> Given information
┄┄┄┄┄┄

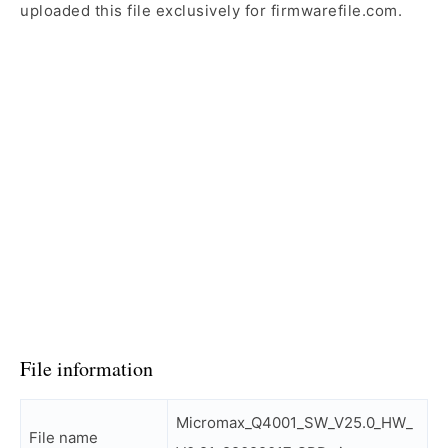
uploaded this file exclusively for firmwarefile.com.
File information
Micromax_Q4001_SW_V25.0_HW_
File name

┄┄┄┄┄┄

> What to do
Wherever a picture appears, omit it; copy the rest of the data exactly.

> Solution to this task
uploaded this file exclusively for firmwarefile.com.
File information
Micromax_Q4001_SW_V25.0_HW_
File name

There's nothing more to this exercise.